* _What to do_
Report the number of lines in the records below that contain the word "있습니다", and nothing more.

====================

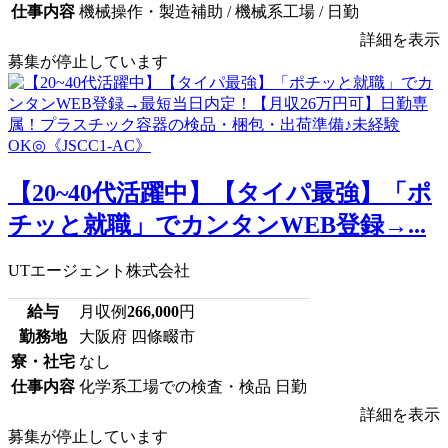
仕事内容
機械操作・製造補助 / 機械系工場 / 日勤
詳細を表示
募集が停止しています
【20~40代活躍中】【タイパ最強】「ポ
チッと就職」でカンタンWEB登録→...
UTエージェント株式会社
給与
月収例
266,000
円
勤務地
大阪府 四條畷市
寮・社宅
なし
仕事内容
化学系工場での検査・検品 日勤
詳細を表示
募集が停止しています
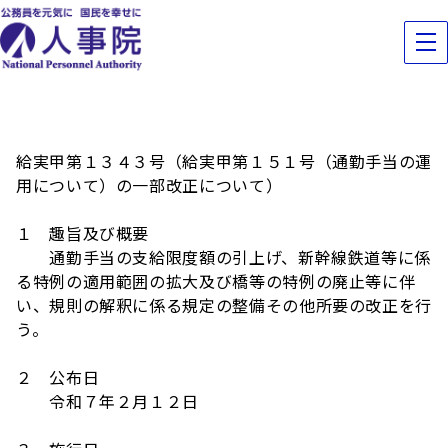
給実甲第１３４３号（給実甲第１５１号（通勤手当の運
用について）の一部改正について）
１ 趣旨及び概要
通勤手当の支給限度額の引上げ、新幹線鉄道等に係
る特例の適用範囲の拡大及び橋等の特例の廃止等に伴
い、規則の解釈に係る規定の整備その他所要の改正を行
う。
２ 公布日
令和７年２月１２日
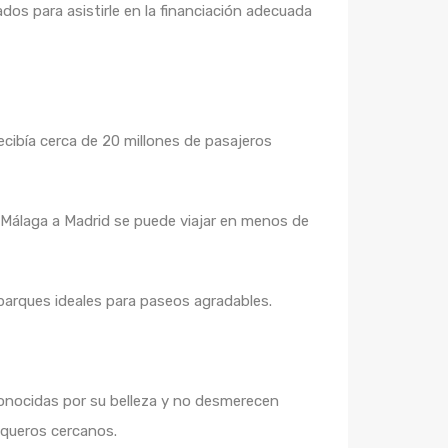
s para asistirle en la financiación adecuada
ecibía cerca de 20 millones de pasajeros
e Málaga a Madrid se puede viajar en menos de
 parques ideales para paseos agradables.
onocidas por su belleza y no desmerecen
squeros cercanos.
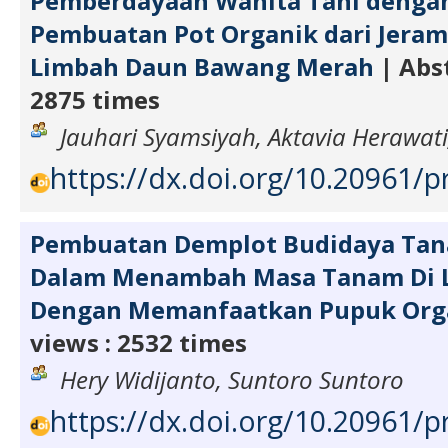
Pemberdayaan Wanita Tani dengan
Pembuatan Pot Organik dari Jeram
Limbah Daun Bawang Merah
| Abst
2875 times
Jauhari Syamsiyah, Aktavia Herawati
https://dx.doi.org/10.20961/p
Pembuatan Demplot Budidaya Ta
Dalam Menambah Masa Tanam Di L
Dengan Memanfaatkan Pupuk Org
views : 2532 times
Hery Widijanto, Suntoro Suntoro
https://dx.doi.org/10.20961/p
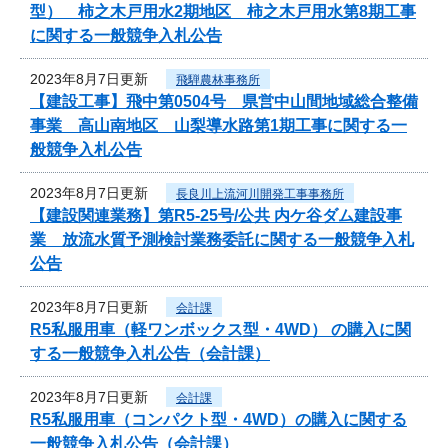
型） 柿之木戸用水2期地区 柿之木戸用水第8期工事
に関する一般競争入札公告
2023年8月7日更新
飛騨農林事務所
【建設工事】飛中第0504号 県営中山間地域総合整備
事業 高山南地区 山梨導水路第1期工事に関する一
般競争入札公告
2023年8月7日更新
長良川上流河川開発工事事務所
【建設関連業務】第R5-25号/公共 内ケ谷ダム建設事
業 放流水質予測検討業務委託に関する一般競争入札
公告
2023年8月7日更新
会計課
R5私服用車（軽ワンボックス型・4WD） の購入に関
する一般競争入札公告（会計課）
2023年8月7日更新
会計課
R5私服用車（コンパクト型・4WD）の購入に関する
一般競争入札公告（会計課）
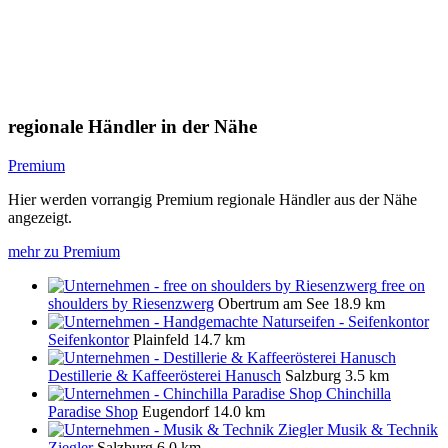
regionale Händler in der Nähe
Premium
Hier werden vorrangig Premium regionale Händler aus der Nähe
angezeigt.
mehr zu Premium
free on
shoulders by Riesenzwerg
Obertrum am See
18.9 km
Seifenkontor
Plainfeld
14.7 km
Destillerie & Kaffeerösterei Hanusch
Salzburg
3.5 km
Chinchilla
Paradise Shop
Eugendorf
14.0 km
Musik & Technik
Ziegler
Salzburg
6.0 km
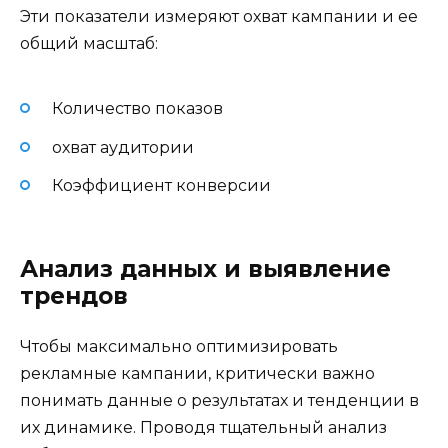
Эти показатели измеряют охват кампании и ее
общий масштаб:
Количество показов
охват аудитории
Коэффициент конверсии
Анализ данных и выявление
трендов
Чтобы максимально оптимизировать
рекламные кампании, критически важно
понимать данные о результатах и тенденции в
их динамике. Проводя тщательный анализ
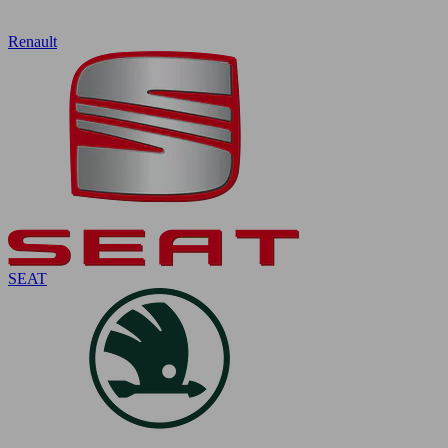
Renault
SEAT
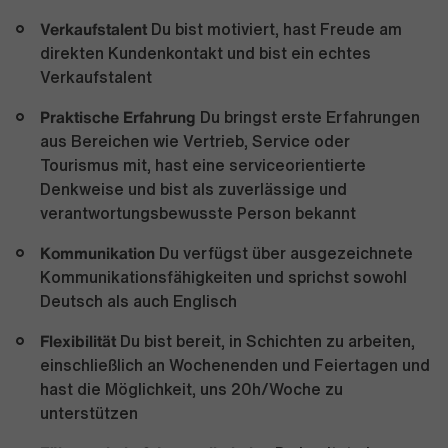
Verkaufstalent
Du bist motiviert, hast Freude am
direkten Kundenkontakt und bist ein echtes
Verkaufstalent
Praktische Erfahrung
Du bringst erste Erfahrungen
aus Bereichen wie Vertrieb, Service oder
Tourismus mit, hast eine serviceorientierte
Denkweise und bist als zuverlässige und
verantwortungsbewusste Person bekannt
Kommunikation
Du verfügst über ausgezeichnete
Kommunikationsfähigkeiten und sprichst sowohl
Deutsch als auch Englisch
Flexibilität
Du bist bereit, in Schichten zu arbeiten,
einschließlich an Wochenenden und Feiertagen und
hast die Möglichkeit, uns 20h/Woche zu
unterstützen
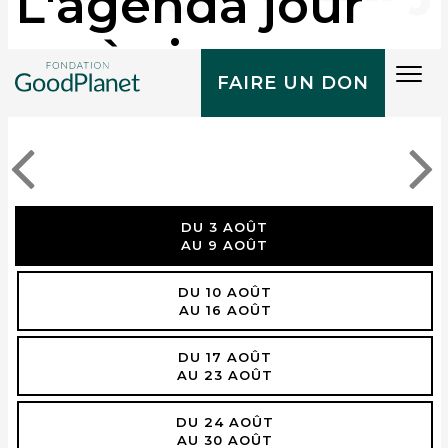
L'agenda jour
après jour
Tog
FAIRE UN DON
navi
DU 3 AOÛT
AU 9 AOÛT
DU 10 AOÛT
AU 16 AOÛT
DU 17 AOÛT
AU 23 AOÛT
DU 24 AOÛT
AU 30 AOÛT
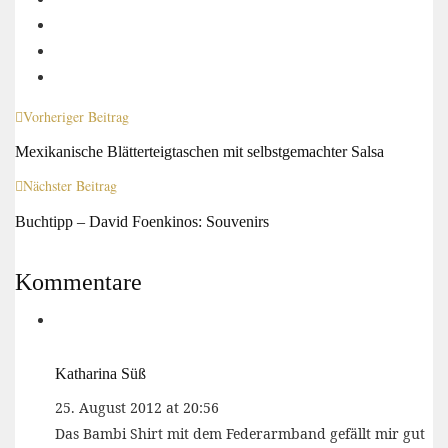
Vorheriger Beitrag
Mexikanische Blätterteigtaschen mit selbstgemachter Salsa
Nächster Beitrag
Buchtipp – David Foenkinos: Souvenirs
Kommentare
Katharina Süß
25. August 2012 at 20:56
Das Bambi Shirt mit dem Federarmband gefällt mir gut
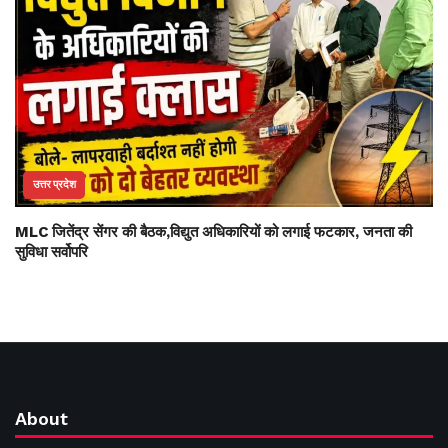
उत्तर प्रदेश
MLC जितेंद्र सेंगर की बैठक,विद्युत अधिकारियों को लगाई फटकार, जनता की
सुविधा सर्वोपरि
About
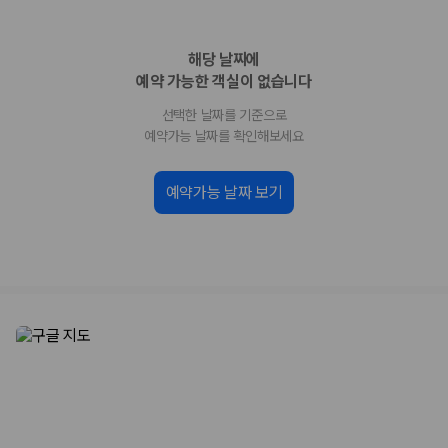
업체별 가격비교:
제주 렌트카 업체별 실시간 예약 가능 차량과 요금
을 비교합니다.
해당 날짜에
차종별 최저가 비교:
경차, 소형, 준중형, 중형, SUV, 승합차 등 여행
인원에 맞는 차종별 가격을 비교합니다.
예약 가능한 객실이 없습니다
보험 조건 비교:
일반자차, 완전자차, 슈퍼자차의 면책금과 보상 한
선택한 날짜를 기준으로
도를 비교합니다.
제주공항 인수 조건 비교:
셔틀 이동, 인수 위치, 반납 편의성을 함께
예약가능 날짜를 확인해보세요
확인합니다.
실시간 예약:
비교 후 원하는 차량을 바로 예약할 수 있습니다.
예약가능 날짜 보기
제주렌트카 실시간 가격비교 바로가기
제주 렌트카를 찾을 때 꼭 비교해야 하는 기준
1. 단순 최저가가 아니라 실제 결제 조건을 비교하세요
제주렌트카 최저가는 차량 기본요금만으로 판단하기 어렵습니다. 보험 포
함 여부, 면책금, 보상 한도, 옵션 비용, 취소 수수료를 함께 확인해야 실제
로 저렴한 차량을 고를 수 있습니다.
2. 보험 조건은 가격만큼 중요합니다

====================

* _Your solution_
2